Other Western nations are also planning to withdraw from the war against the Islamist Taliban, sparking criticism that Afghanistan will not have time to properly build its own army and police.
A conference in Kabul on Tuesday drew representatives from around 80 countries and organisations which endorsed a proposal by President Hamid Karzai that Afghan forces take over responsibility for national security by 2014.
"The benchmarks have been put out there, so that once this transition period is finished Afghanistan will have the capability to provide for its own protection and security", Cannon said.
The conference also endorsed the Afghan government's plan to forge peace to end nine years of war, and to take greater control of aid projects.
The minister said Canada helped bring Afghanistan and its neighbour Pakistan together for dialogue aimed at improving their border management on issues including drug trafficking.
Along with Canada and the US, Pakistan is a member of the ARF whose ministers held talks in Vietnam on Friday.
Canada has also played a significant role in an initiative trying to improve infrastructure on the impoverished border with Pakistan, Cannon added.
"Those are all things that reassure me", he said.
The death of a Canadian soldier in Afghanistan on Tuesday brought to 151 the number of Canadians killed there since Ottawa deployed troops to NATO's International Security Assistance Force (ISAF) in 2002.
Cannon said Canadian legislators have set a firm deadline for the pullout of Canadian soldiers, who operate in volatile Kandahar province.
"Post-2011 we will be continuing with development and aid as well as our diplomatic relations," he said.

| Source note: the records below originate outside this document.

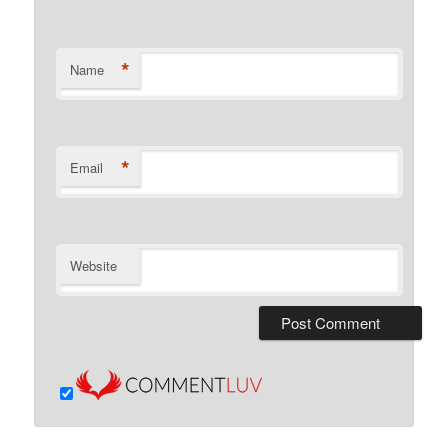
*
Name
*
Email
Website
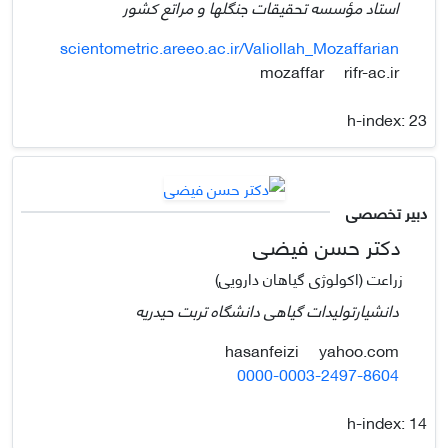
استاد مؤسسه تحقیقات جنگلها و مراتع کشور
scientometric.areeo.ac.ir/Valiollah_Mozaffarian
rifr-ac.ir
mozaffar
h-index:
23
دبیر تخصصی
دکتر حسن فیضی
زراعت (اکولوژی گیاهان دارویی)
دانشیارتولیدات گیاهی دانشگاه تربت حیدریه
yahoo.com
hasanfeizi
0000-0003-2497-8604
h-index:
14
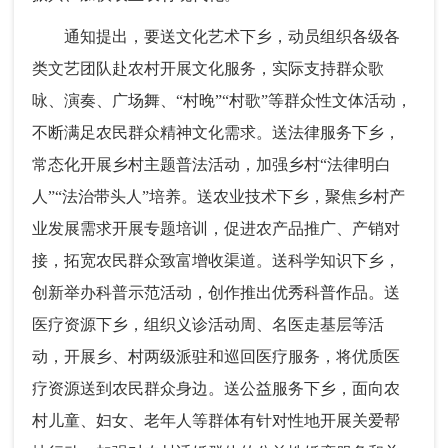
通知提出，要送文化艺术下乡，动员组织各级各
类文艺团队赴农村开展文化服务，实际支持群众歌
咏、演奏、广场舞、“村晚”“村歌”等群众性文体活动，
不断满足农民群众精神文化需求。送法律服务下乡，
常态化开展乡村主题普法活动，加强乡村“法律明白
人”“法治带头人”培养。送农业技术下乡，聚焦乡村产
业发展需求开展专题培训，促进农产品推广、产销对
接，拓宽农民群众致富增收渠道。送科学知识下乡，
创新举办科普示范活动，创作推出优秀科普作品。送
医疗资源下乡，组织义诊活动周、名医走基层等活
动，开展乡、村两级派驻和巡回医疗服务，将优质医
疗资源送到农民群众身边。送公益服务下乡，面向农
村儿童、妇女、老年人等群体有针对性地开展关爱帮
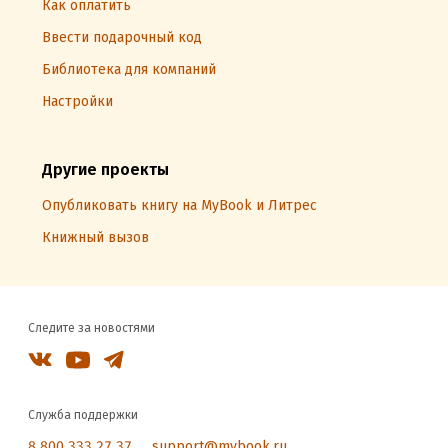
Как оплатить
Ввести подарочный код
Библиотека для компаний
Настройки
Другие проекты
Опубликовать книгу на MyBook и Литрес
Книжный вызов
Следите за новостями
Служба поддержки
8 800 333 27 37
support@mybook.ru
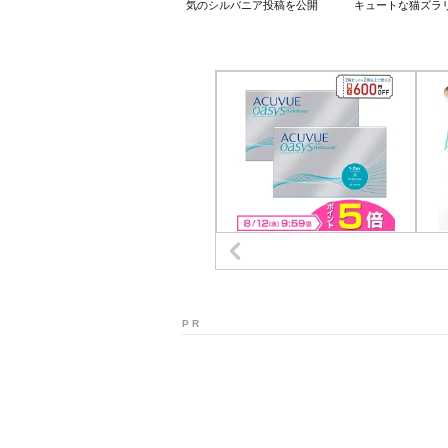
気のシルバニア投稿を公開
キュートな猫ズラ
P R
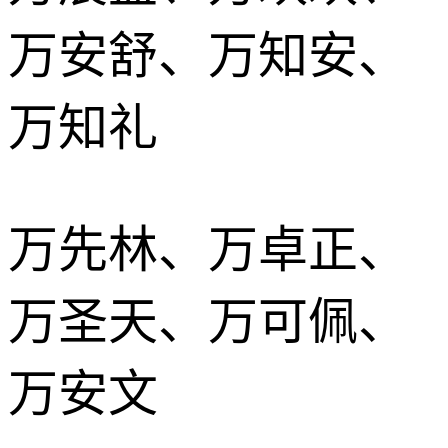
万安舒、万知安、
万知礼
万先林、万卓正、
万圣天、万可佩、
万安文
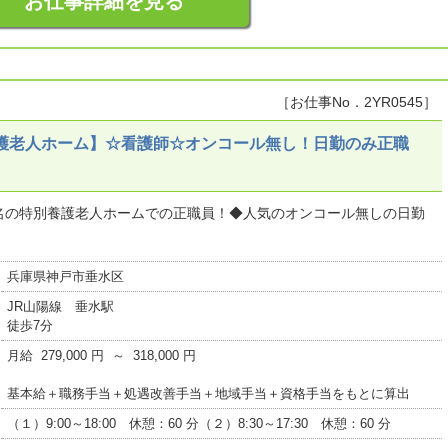
お仕事詳細を見る
［お仕事No．2YR0545］
養護老人ホーム】☆看護師☆オンコール無し！日勤のみ正職
10名の特別養護老人ホームでの正職員！◆人気のオンコール無しの日勤
兵庫県神戸市垂水区
JR山陽線 垂水駅
徒歩7分
月給 279,000 円 ～ 318,000 円
基本給＋職務手当＋処遇改善手当＋地域手当＋資格手当をもとに算出
（１）9:00～18:00 休憩：60 分（２）8:30～17:30 休憩：60 分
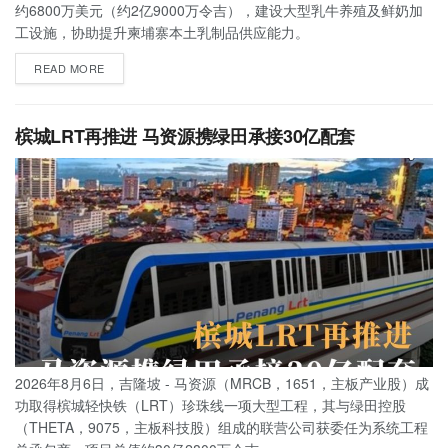
约6800万美元（约2亿9000万令吉），建设大型乳牛养殖及鲜奶加
工设施，协助提升柬埔寨本土乳制品供应能力。
READ MORE
槟城LRT再推进 马资源携绿田承接30亿配套
2026年8月6日，吉隆坡 - 马资源（MRCB，1651，主板产业股）成
功取得槟城轻快铁（LRT）珍珠线一项大型工程，其与绿田控股
（THETA，9075，主板科技股）组成的联营公司获委任为系统工程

Britain's Prime Minister David Cameron on Wednesday said his country could start withdrawing troops from Afghanistan next year. Britain has the second-largest troop contingent after the United States.
US President Barack Obama has set a deadline of July 2011 as the start of a gradual drawdown of American troops, while Dutch soldiers are set to start leaving next month.
Cannon said the ISAF withdrawal and Afghan security takeover will be done "hamlet by hamlet, city by city, town by town", and backed by changes in the government structure.